▶ [Exercise description] Which of the lines below holds the string "juga"? Copy every line that does.

▶ [Material for the task]
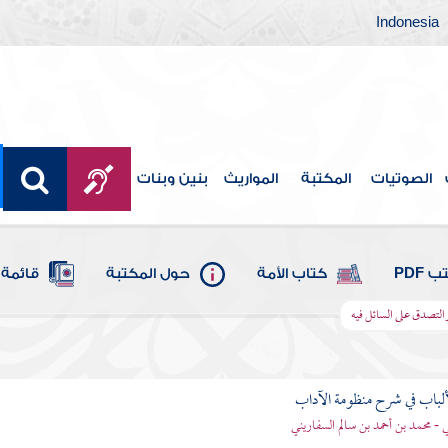
Indonesia
الصوتيات
المكتبة
المواريث
بنين وبنات
 PDF
كتاب الأمة
حول المكتبة
قائمة 
التصدق على السائل فيه
ألباب في شرح منظومة الآداب
 - محمد بن أحمد بن سالم السفاريني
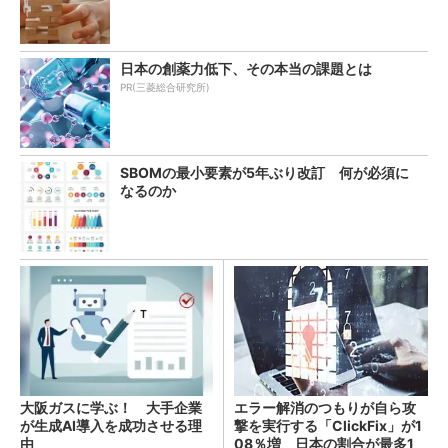
日本の創薬力低下、その本当の課題とは
PR(三菱総合研究所)
SBOMの最小要素が5年ぶり改訂 何が必須に
なるのか
大阪ガスに学ぶ！ 大手企業
エラー解消のつもりが自ら攻
が生成AI導入を成功させる理
撃を実行する「ClickFix」が1
由
08％増 日本の割合が最多1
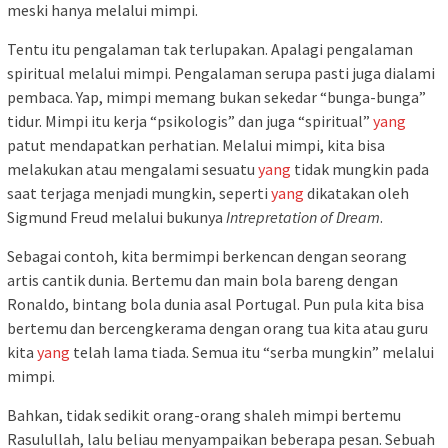
meski hanya melalui mimpi.
Tentu itu pengalaman tak terlupakan. Apalagi pengalaman
spiritual melalui mimpi. Pengalaman serupa pasti juga dialami
pembaca. Yap, mimpi memang bukan sekedar “bunga-bunga”
tidur. Mimpi itu kerja “psikologis” dan juga “spiritual”
yang
patut mendapatkan perhatian. Melalui mimpi, kita bisa
melakukan atau mengalami sesuatu
yang
tidak mungkin pada
saat terjaga menjadi mungkin, seperti
yang
dikatakan oleh
Sigmund Freud melalui bukunya
Intrepretation of Dream
.
Sebagai contoh, kita bermimpi berkencan dengan seorang
artis cantik dunia. Bertemu dan main bola bareng dengan
Ronaldo, bintang bola dunia asal Portugal. Pun pula kita bisa
bertemu dan bercengkerama dengan orang tua kita atau guru
kita
yang
telah lama tiada. Semua itu “serba mungkin” melalui
mimpi.
Bahkan, tidak sedikit orang-orang shaleh mimpi bertemu
Rasulullah, lalu beliau menyampaikan beberapa pesan. Sebuah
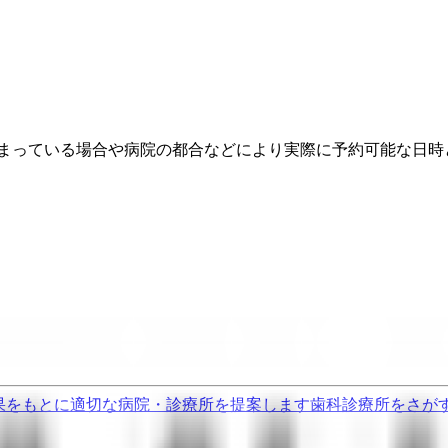
埋まっている場合や病院の都合などにより実際に予約可能な日時
果をもとに適切な病院・診療所を提案します
歯科診療所をさが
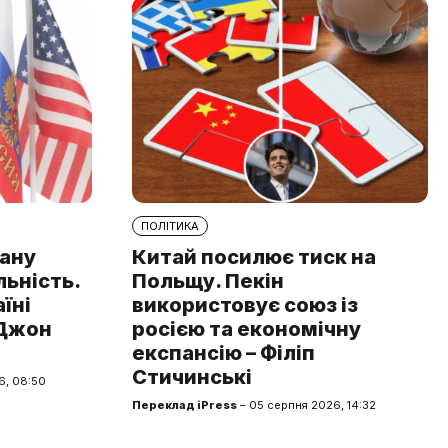
ПОЛІТИКА
рану
Китай посилює тиск на
льність.
Польщу. Пекін
аїні
використовує союз із
 Джон
росією та економічну
експансію – Філіп
Стичинські
6, 08:50
Переклад iPress
– 05 серпня 2026, 14:32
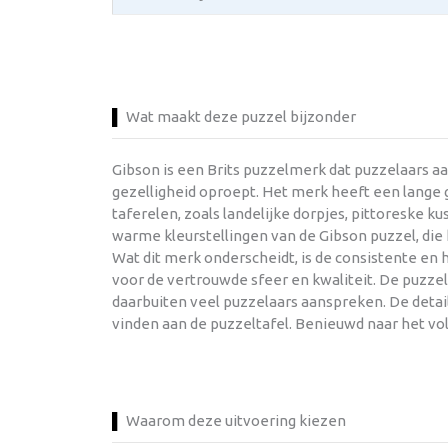
Wat maakt deze puzzel bijzonder
Gibson is een Brits puzzelmerk dat puzzelaars a
gezelligheid oproept. Het merk heeft een lange g
taferelen, zoals landelijke dorpjes, pittoreske 
warme kleurstellingen van de Gibson puzzel, di
Wat dit merk onderscheidt, is de consistente en
voor de vertrouwde sfeer en kwaliteit. De puzze
daarbuiten veel puzzelaars aanspreken. De detail
vinden aan de puzzeltafel. Benieuwd naar het vo
Waarom deze uitvoering kiezen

▶ [Output]
spiritual melalui mimpi. Pengalaman serupa pasti juga dialami
tidur. Mimpi itu kerja “psikologis” dan juga “spiritual”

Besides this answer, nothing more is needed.